Turbulent Indonesia, moderate Islam
| SALT LAKE CITY
If Muslim but non-Arab countries such as Indonesia (216 million people) and Pakistan (130 million people) can resist extremism and chart a moderate Islamic course, they would provide a significant counterweight to the Islamic fundamentalism abroad in Arab lands.
While my previous column discussed Pakistan, this one considers the threat of extremism to Indonesia, the largest Muslim nation in the world.
If one could generalize about an entire nation, one would perceive Indonesians as a gentle, artistic, and moderate people. Having said that, they are capable of sudden outbursts of violence on grounds of religion (sometimes against Christians), ethnicity and minorities (against Chinese who control trade, for example) and politics and ideology.
The Malay word "amok" characterizes a tendency among peoples of the region to erupt in violent rage. The most savage example of this in Indonesia's history was the sikat (sweep), or military-ordered purge of communist supporters on which I reported in 1965 and '66. After an abortive communist coup and the midnight murder of the Army's high command, the Army swept across the country initiating and encouraging the elimination of PKI (Communist Party of Indonesia) members. Many old scores were settled in the name of anticommunism.

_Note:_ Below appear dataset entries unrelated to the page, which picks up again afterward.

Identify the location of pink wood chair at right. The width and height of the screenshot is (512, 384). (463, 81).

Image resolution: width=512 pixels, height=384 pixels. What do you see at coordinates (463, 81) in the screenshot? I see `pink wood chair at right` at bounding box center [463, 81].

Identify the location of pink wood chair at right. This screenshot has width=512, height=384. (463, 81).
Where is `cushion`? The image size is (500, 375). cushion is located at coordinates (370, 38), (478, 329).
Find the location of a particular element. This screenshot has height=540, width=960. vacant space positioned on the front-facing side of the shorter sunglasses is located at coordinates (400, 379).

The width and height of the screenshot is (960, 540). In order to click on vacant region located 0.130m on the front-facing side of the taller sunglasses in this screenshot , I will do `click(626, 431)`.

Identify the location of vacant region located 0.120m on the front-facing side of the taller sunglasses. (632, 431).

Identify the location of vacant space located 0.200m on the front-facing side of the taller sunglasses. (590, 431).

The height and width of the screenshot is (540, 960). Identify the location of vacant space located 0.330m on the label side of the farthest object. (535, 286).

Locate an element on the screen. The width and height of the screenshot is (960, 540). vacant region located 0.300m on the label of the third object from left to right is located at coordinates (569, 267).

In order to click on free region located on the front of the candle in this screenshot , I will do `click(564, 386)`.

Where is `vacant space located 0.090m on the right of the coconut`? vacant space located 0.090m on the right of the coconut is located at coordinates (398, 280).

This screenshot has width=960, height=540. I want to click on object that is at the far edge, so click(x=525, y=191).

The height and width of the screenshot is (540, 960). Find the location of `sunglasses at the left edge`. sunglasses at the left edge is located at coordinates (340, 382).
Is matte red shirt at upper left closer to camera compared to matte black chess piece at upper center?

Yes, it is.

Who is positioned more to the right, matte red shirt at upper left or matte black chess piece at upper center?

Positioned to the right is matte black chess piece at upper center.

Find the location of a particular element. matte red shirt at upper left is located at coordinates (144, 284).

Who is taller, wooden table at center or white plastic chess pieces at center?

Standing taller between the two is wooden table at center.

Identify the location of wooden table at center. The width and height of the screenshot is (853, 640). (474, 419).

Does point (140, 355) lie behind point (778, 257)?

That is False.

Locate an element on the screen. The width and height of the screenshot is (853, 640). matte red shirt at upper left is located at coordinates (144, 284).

Victims included Chinese traders and peasants who were nominal PKI members with little understanding of ideology.
Reports of the death toll ranged as high as 1 million, but my own estimate was about 200,000 killed in the last three months of 1965, with perhaps another 50,000 killed in early 1966. The official figure was 78,000, but then-President Sukarno transposed the figures in announcing them, and 87,000 was what went 'round the world. (When I later protested to one of the investigating commissioners that the 78,000 figure was woefully unrealistic, he cheerfully agreed, but pointed out that Sukarno was still in power at the time and they gave him the figure he wanted).
Although Sukarno was revered as the man who led Indonesia to independence from the Dutch, he badly mismanaged the country for 20 years. His time had come, and he was deposed in 1967.

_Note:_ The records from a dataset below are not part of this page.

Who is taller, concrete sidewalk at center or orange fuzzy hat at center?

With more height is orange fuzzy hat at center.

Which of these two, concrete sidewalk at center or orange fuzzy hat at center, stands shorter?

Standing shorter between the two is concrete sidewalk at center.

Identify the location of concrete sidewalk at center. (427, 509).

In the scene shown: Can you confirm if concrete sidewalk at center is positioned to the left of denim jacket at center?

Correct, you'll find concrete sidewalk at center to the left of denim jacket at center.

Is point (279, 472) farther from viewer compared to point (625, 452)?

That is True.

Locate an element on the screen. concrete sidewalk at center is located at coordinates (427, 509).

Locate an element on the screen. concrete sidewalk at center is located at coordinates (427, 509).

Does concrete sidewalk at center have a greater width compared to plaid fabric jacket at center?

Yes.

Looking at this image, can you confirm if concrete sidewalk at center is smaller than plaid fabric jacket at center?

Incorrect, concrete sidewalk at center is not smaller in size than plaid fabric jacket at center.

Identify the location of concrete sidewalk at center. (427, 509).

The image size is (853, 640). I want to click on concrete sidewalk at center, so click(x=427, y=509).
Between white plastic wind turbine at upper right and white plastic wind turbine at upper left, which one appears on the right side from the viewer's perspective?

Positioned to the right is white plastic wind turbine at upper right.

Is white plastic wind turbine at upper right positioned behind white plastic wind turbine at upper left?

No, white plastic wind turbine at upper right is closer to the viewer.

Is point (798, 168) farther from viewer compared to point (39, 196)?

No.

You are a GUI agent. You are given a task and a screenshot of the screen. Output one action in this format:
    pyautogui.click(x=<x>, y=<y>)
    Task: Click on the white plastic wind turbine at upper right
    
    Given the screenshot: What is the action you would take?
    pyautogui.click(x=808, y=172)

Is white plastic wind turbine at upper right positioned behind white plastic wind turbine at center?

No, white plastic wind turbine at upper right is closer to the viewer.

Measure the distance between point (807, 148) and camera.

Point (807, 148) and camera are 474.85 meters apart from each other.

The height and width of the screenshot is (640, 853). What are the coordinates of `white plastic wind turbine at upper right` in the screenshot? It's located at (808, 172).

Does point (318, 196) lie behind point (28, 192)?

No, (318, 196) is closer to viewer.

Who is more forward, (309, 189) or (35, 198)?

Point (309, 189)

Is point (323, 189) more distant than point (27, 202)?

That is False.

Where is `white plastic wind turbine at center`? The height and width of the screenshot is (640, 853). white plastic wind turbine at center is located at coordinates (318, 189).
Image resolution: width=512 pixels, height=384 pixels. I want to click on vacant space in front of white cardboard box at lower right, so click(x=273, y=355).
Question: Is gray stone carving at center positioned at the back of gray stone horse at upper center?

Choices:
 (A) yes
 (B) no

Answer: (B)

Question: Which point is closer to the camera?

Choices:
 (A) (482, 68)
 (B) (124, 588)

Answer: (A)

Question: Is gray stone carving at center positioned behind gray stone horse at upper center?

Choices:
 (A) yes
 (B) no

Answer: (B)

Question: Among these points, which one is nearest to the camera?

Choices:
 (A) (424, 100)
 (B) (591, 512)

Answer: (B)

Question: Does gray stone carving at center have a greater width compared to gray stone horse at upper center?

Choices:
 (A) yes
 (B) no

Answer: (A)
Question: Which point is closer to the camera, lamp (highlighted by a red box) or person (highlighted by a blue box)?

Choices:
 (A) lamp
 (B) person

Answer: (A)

General Suharto, who played a key role in putting down the coup attempt, became president. His three decades of authoritarian rule were characterized in turn by widespread corruption and a disappointing failure to realize the country's economic potential. He was succeeded briefly by two weak presidents and finally, in 2001, by Megawati Sukarnoputri, Sukarno's daughter.

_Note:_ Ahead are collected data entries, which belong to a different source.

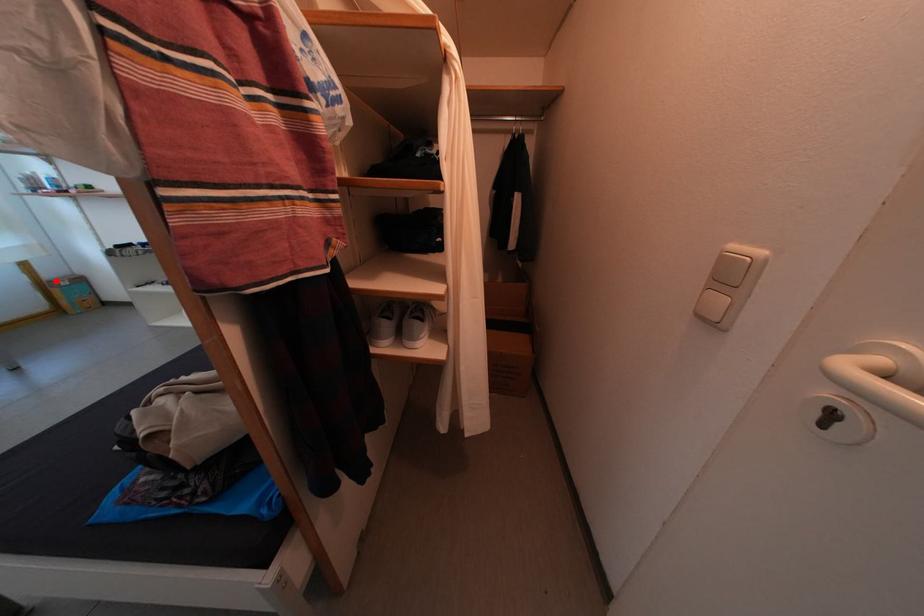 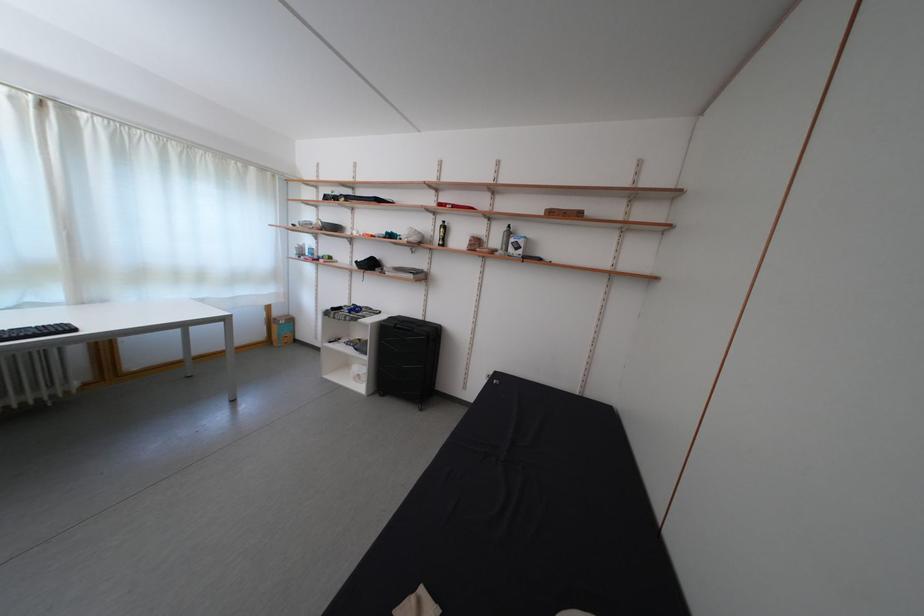 Locate, in the second image, the point that corresponds to the highlighted location in the first image.

(285, 320) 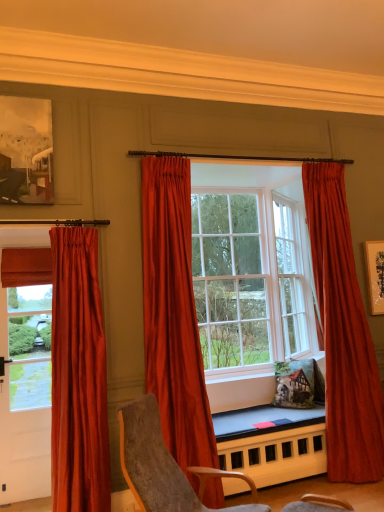 Question: From the image's perspective, is satin orange curtain at center, placed as the 2th curtain when sorted from left to right, located beneath smooth wooden table at center?

Choices:
 (A) yes
 (B) no

Answer: (B)

Question: Can you confirm if satin orange curtain at center, which ranks as the 2th curtain in right-to-left order, is smaller than smooth wooden table at center?

Choices:
 (A) no
 (B) yes

Answer: (A)

Question: Is satin orange curtain at center, placed as the 2th curtain when sorted from left to right, bigger than smooth wooden table at center?

Choices:
 (A) yes
 (B) no

Answer: (A)

Question: Is satin orange curtain at center, placed as the 2th curtain when sorted from left to right, at the right side of smooth wooden table at center?

Choices:
 (A) no
 (B) yes

Answer: (A)

Question: Does satin orange curtain at center, placed as the 2th curtain when sorted from left to right, have a greater height compared to smooth wooden table at center?

Choices:
 (A) no
 (B) yes

Answer: (B)

Question: In terms of width, does matte wooden picture frame at upper left look wider or thinner when compared to satin orange curtain at center, which ranks as the 2th curtain in right-to-left order?

Choices:
 (A) thin
 (B) wide

Answer: (A)

Question: Considering the positions of matte wooden picture frame at upper left and satin orange curtain at center, placed as the 2th curtain when sorted from left to right, in the image, is matte wooden picture frame at upper left bigger or smaller than satin orange curtain at center, placed as the 2th curtain when sorted from left to right,?

Choices:
 (A) small
 (B) big

Answer: (A)

Question: In terms of height, does matte wooden picture frame at upper left look taller or shorter compared to satin orange curtain at center, which ranks as the 2th curtain in right-to-left order?

Choices:
 (A) short
 (B) tall

Answer: (A)

Question: Choose the correct answer: Is matte wooden picture frame at upper left inside satin orange curtain at center, which ranks as the 2th curtain in right-to-left order, or outside it?

Choices:
 (A) inside
 (B) outside

Answer: (B)

Question: Would you say smooth wooden table at center is to the left or to the right of satin red curtain at center, which appears as the 1th curtain when viewed from the right, in the picture?

Choices:
 (A) left
 (B) right

Answer: (A)

Question: Is point (251, 443) positioned closer to the camera than point (336, 188)?

Choices:
 (A) closer
 (B) farther

Answer: (A)

Question: From a real-world perspective, is smooth wooden table at center above or below satin red curtain at center, which appears as the 1th curtain when viewed from the right?

Choices:
 (A) above
 (B) below

Answer: (B)

Question: Looking at the image, does smooth wooden table at center seem bigger or smaller compared to satin red curtain at center, positioned as the third curtain in left-to-right order?

Choices:
 (A) small
 (B) big

Answer: (A)

Question: Considering the positions of satin orange curtain at center, which ranks as the 2th curtain in right-to-left order, and matte wooden picture frame at upper left in the image, is satin orange curtain at center, which ranks as the 2th curtain in right-to-left order, taller or shorter than matte wooden picture frame at upper left?

Choices:
 (A) short
 (B) tall

Answer: (B)

Question: Is point (192, 421) closer or farther from the camera than point (6, 166)?

Choices:
 (A) closer
 (B) farther

Answer: (B)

Last week, Indonesians began an extraordinarily complicated election process, which will culminate midyear with the first direct presidential vote. Early returns in parliamentary elections suggest Mrs. Megawati's Indonesian Democratic Party for Struggle fell behind Golkar, the party of former strongman Suharto, and recent opinion polls give her little chance of winning another term.
But there was no great surge of support for the small minority Islamic political parties. Intriguingly, instead of pressing extremist religious views, they campaigned on workaday issues of government.
This is significant. Indonesia has been beset by a surge of Islamist radicalism and terrorism from militant groups such as Jemaah Islamiyah, responsible for the October 2002 nightclub bombing in Bali, among other attacks. Though the sprouting of these extremist cells is troubling, it is not yet translating into support at the polls for the religious radicalism that would move Indonesia away from the world's mainstream and ally it with the least-developed nations of Islam.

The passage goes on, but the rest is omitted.